For calibration, there are a couple of issues going on.
One, as mentioned, is linearity. The cell merely generates a voltage based on a galvanic reaction when exposed to O2. More O2 = more voltage. In a healthy cell, the response is mostly linear, but not perfectly. The analyzer is assuming linearity. So, even if you calibrate perfectly on air, you may be off a little at 100% O2 or vice versa. Frankly, with good cells, this has not been much of an issue for me. When I calibrate on 100% O2, I'm very, close when I check against a known 21% gas.
The other issue is just to understand the nature of what the analyzer is doing. The analyzer is just doing math. When you calibrate, the sensor locks in the relationship between the mV it is reading from the cell and whatever O2 percentage you've told it you are using for calibration: e.g., the analyzer might calibrate by "locking in" the relationship that "12.5 mV = 21% O2". After that, the analyzer just does multiplication based on that ratio to convert mV to an O2% when you test gases: if 100% O2 generates 60 mV on calibration, then when you test a gas and the cell puts out 30 mV, the analyzer will report that as EAN50.
Thus the desirability of calibrating on 100% O2 when you have that ability. Any error in an air calibration -- failure to adjust for humidity, altitude, gas flow, etc. or just the fact that cells have some inherent error range -- is going to be multiplied by almost 5 when you analyze 100% O2. If you're off by 1% on air, you'll be off by about 5% on 100% O2.

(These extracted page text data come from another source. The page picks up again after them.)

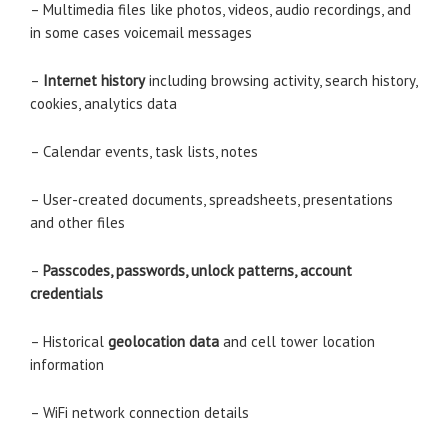
– Multimedia files like photos, videos, audio recordings, and
in some cases voicemail messages
–
Internet history
including browsing activity, search history,
cookies, analytics data
– Calendar events, task lists, notes
– User-created documents, spreadsheets, presentations
and other files
–
Passcodes, passwords, unlock patterns, account
credentials
– Historical
geolocation data
and cell tower location
information
– WiFi network connection details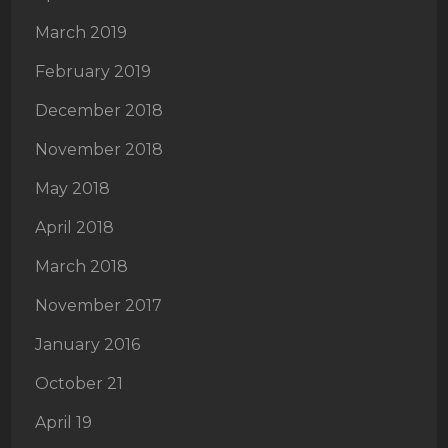
March 2019
February 2019
December 2018
November 2018
May 2018
April 2018
March 2018
November 2017
January 2016
October 21
April 19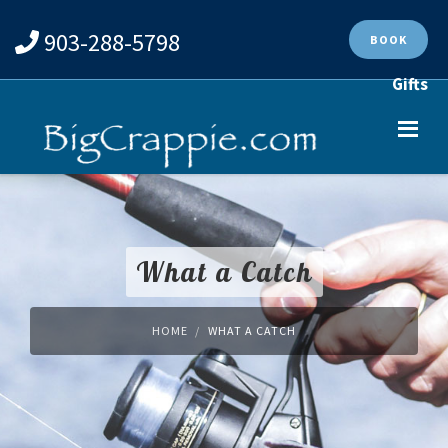
903-288-5798
BOOK
Gifts
What a Catch
HOME
WHAT A CATCH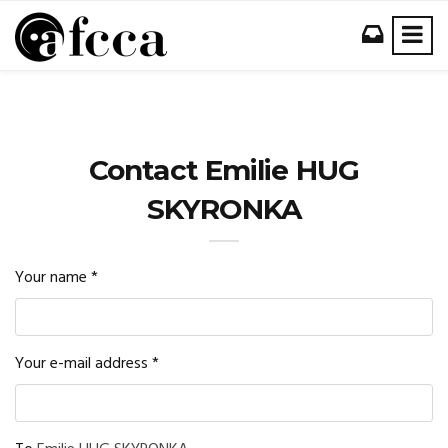
Contact Emilie HUG
SKYRONKA
Your name
*
Your e-mail address
*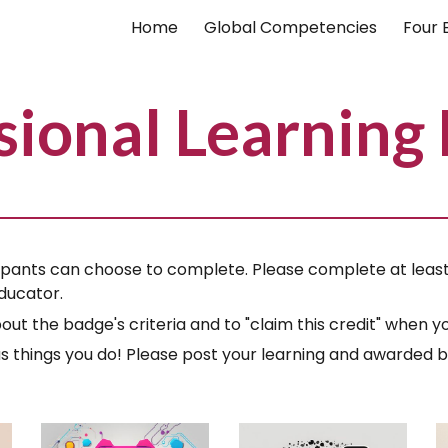
Home
Global Competencies
Four 
ip to main content
Skip to navigat
sional Learning
pants can choose to complete. Please complete at least 
ducator.
out the badge's criteria and to "claim this credit" when
ous things you do! Please post your learning and awarded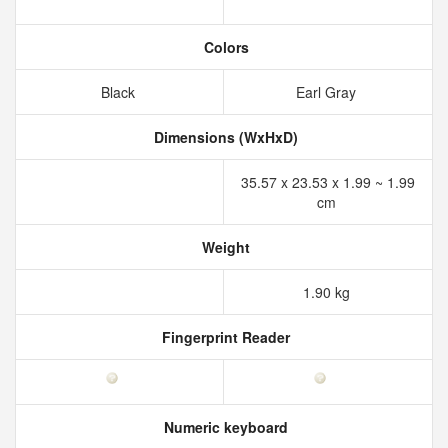
Colors
Black
Earl Gray
Dimensions (WxHxD)
35.57 x 23.53 x 1.99 ~ 1.99
cm
Weight
1.90 kg
Fingerprint Reader
Numeric keyboard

Conversely, if you calibrate on 100% O2, any errors will be smaller when you analyzing gases with less O2 (about 0.2% on air, leaving aside the inherent small +/- error in cells). For recreational stuff, it's not that significant, but this is why for high O2 mixes, you are better off calibrating off 100% O2. It doesn't solve for linearity, but it is much better than calibrating on air and then trying to measure really rich mixes with accuracy.
Better analyzers allow two or three point calibrations and then the analyzer can correct for cell linearity, which is obviously even better.
87% is grossly off. Either the cell in the analyzer is current limited, the calibration was horrible, or you've got something other than 100% O2. No way I'd dive that cylinder until it is resolved.